Looking at a series of old maps, there’s not just the one well around here but several. However, I didn’t find any of them, so I had to settle for a different form of refreshment. And a very nice pint of Theakston’s Lightfoot it was.
We found the old Farewell and Chorley schoolhouse, but I haven’t been able to find out much more about Elizabeth Annie Page as yet.
An old farm at Chorley
The Malt Shovel at Chorley. Great pub.
A lovely babbling brook running alongside the path. Was tempted to have a paddle as it was hot and my feet were rubbing, but thought I’d never put my not entirely appropriate shoes back on again if I did.

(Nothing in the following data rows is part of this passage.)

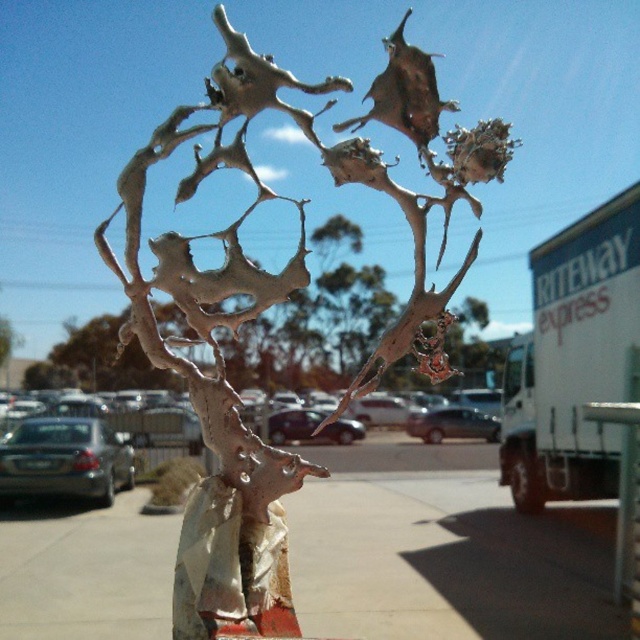 You are standing on the smooth concrete sidewalk at center and want to walk towards the parking lot. Which direction should you face to move away from the matte silver sculpture at center?

Since the matte silver sculpture at center is to the left of the smooth concrete sidewalk at center, you should face to the right to move away from the sculpture and towards the parking lot.

You are standing in front of the metallic sculpture and looking towards the parking lot. There are two points marked on the ground in front of you. The first point is at coordinates point [193,637] and the second is at point [12,636]. Which point is closer to you?

Point [193,637] is closer to you because it is in front of point [12,636]. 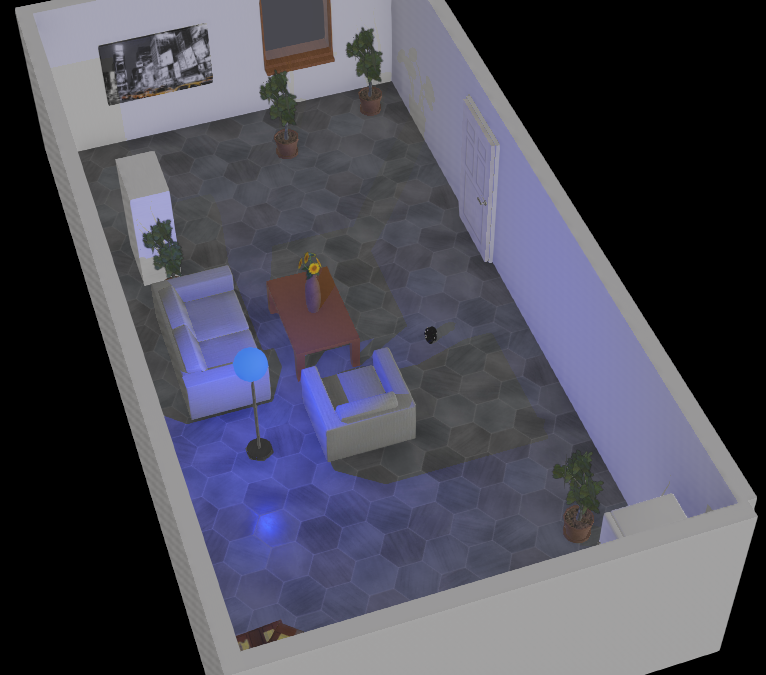 Locate an element on the screen. vase is located at coordinates (313, 293). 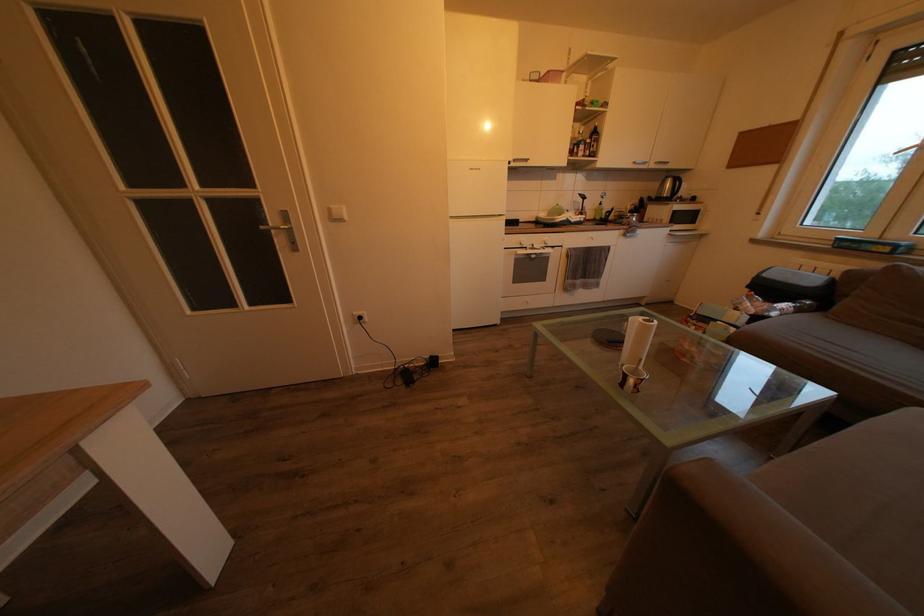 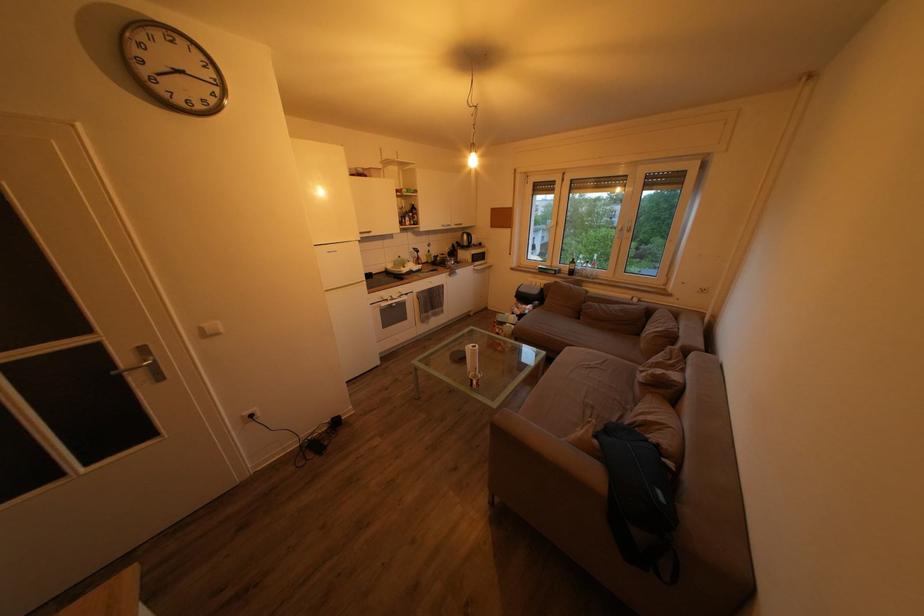 Find the pixel in the second image that matches pixel 660 172 in the first image.

(462, 233) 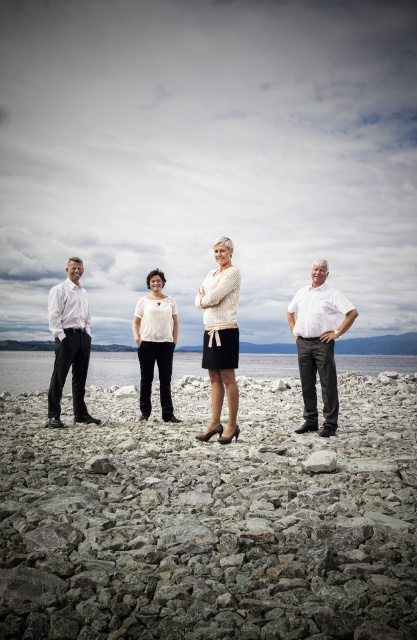 In the scene shown: Between gray gravel at center and white matte shirt at right, which one is positioned higher?

Positioned higher is white matte shirt at right.

Is point (160, 524) closer to viewer compared to point (293, 314)?

That is True.

Identify the location of gray gravel at center. Image resolution: width=417 pixels, height=640 pixels. (211, 518).

Which of these two, matte white shirt at left or gray rock at center, stands shorter?

Standing shorter between the two is gray rock at center.

Locate an element on the screen. The width and height of the screenshot is (417, 640). matte white shirt at left is located at coordinates (68, 342).

This screenshot has width=417, height=640. Describe the element at coordinates (68, 342) in the screenshot. I see `matte white shirt at left` at that location.

This screenshot has height=640, width=417. I want to click on matte white shirt at left, so click(x=68, y=342).

Who is more forward, (203, 433) or (301, 464)?

Point (301, 464) is in front.

Who is taller, white knit sweater at center or gray rock at center?

With more height is white knit sweater at center.

The height and width of the screenshot is (640, 417). Identify the location of white knit sweater at center. (221, 339). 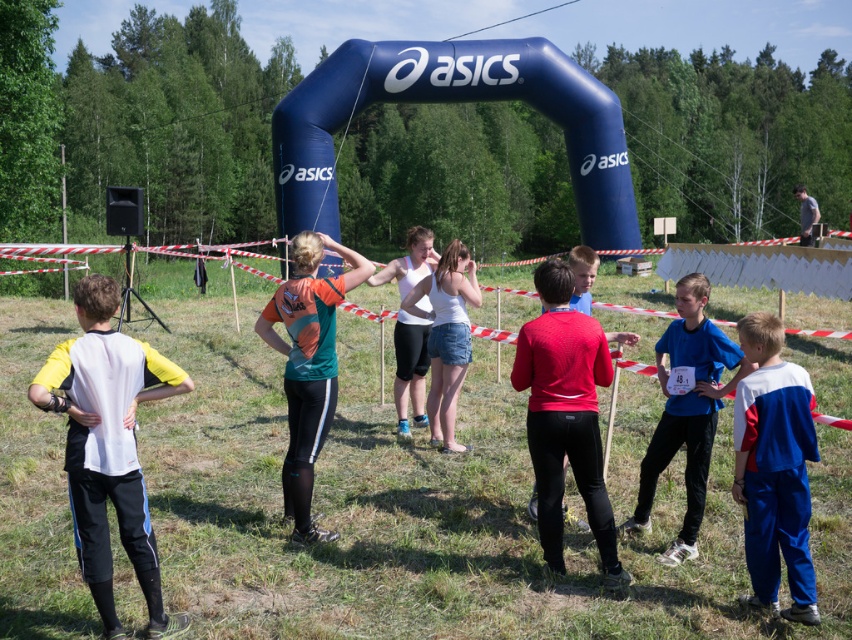 You are a photographer standing at the starting line of the race. You want to take a photo that includes both the point at [539,353] and the point at [283,340]. Which point will appear closer to the camera in the final photo?

The point at [539,353] will appear closer to the camera in the final photo because it is closer to the viewer than the point at [283,340].

You are a photographer at the running event. You need to take a photo of both the matte red sweater at center and the orange fabric shirt at center so that both are fully visible. Which clothing item should you focus on to ensure the other is not cropped out?

The matte red sweater at center is not as tall as the orange fabric shirt at center. To ensure both are fully visible in the photo, focus on the taller orange fabric shirt at center, as it requires more vertical space. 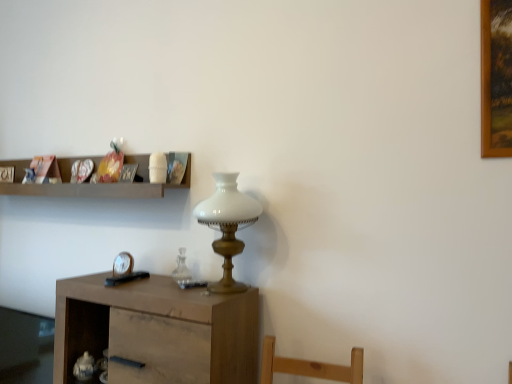 This screenshot has width=512, height=384. Find the location of `vacant space situated above wooden cabinet at center (from a real-world perspective)`. vacant space situated above wooden cabinet at center (from a real-world perspective) is located at coordinates (158, 290). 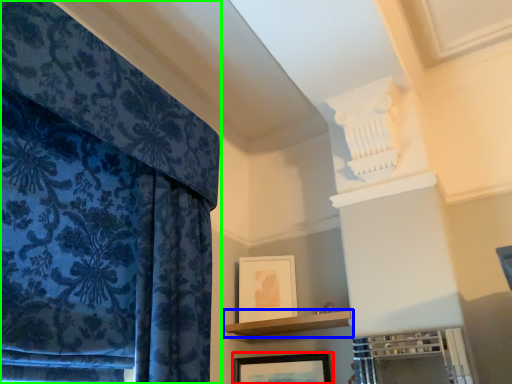 Question: Estimate the real-world distances between objects in this image. Which object is farther from picture frame (highlighted by a red box), shelf (highlighted by a blue box) or curtain (highlighted by a green box)?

In between walks, some of the wildflowers on the roadside verges had been chopped down which was a shame, but there were still pockets of them in places, including these incredibly late bluebells.
Farewell church, a church of two halves. Once the site of a Benedictine Priory and where some mysterious jars were found in the wall, during renovations….
…and somewhere beneath the greenery is the ‘pure spring’ that gives the place its name. You can’t see much, but you can sometimes hear it gurgling away if the water table is high enough (thank you Brownhills Bob for explaining away this mystery)
Down Cross in Hand land, past Farewell Mill. There’s been a mill here since the 12th century. It was apparently in operation until the 1940s (source: Staffordshire Past Track).
Past the sheep taking a dip in the sparkling water that flows along the lane.
Cross in Hand Lane, I understand, was once the old road to Stafford. As you reach these lovely white cottages set back into the sandstone, you are nearly back at the A51, which is of course the new road to Stafford…
Of course, if you don’t want to say farewell (ho,ho) to the walk just yet, somewhere around these cottages is an old track called Lyncroft Lane, which leads to Lyncroft House aka The Hedgehog!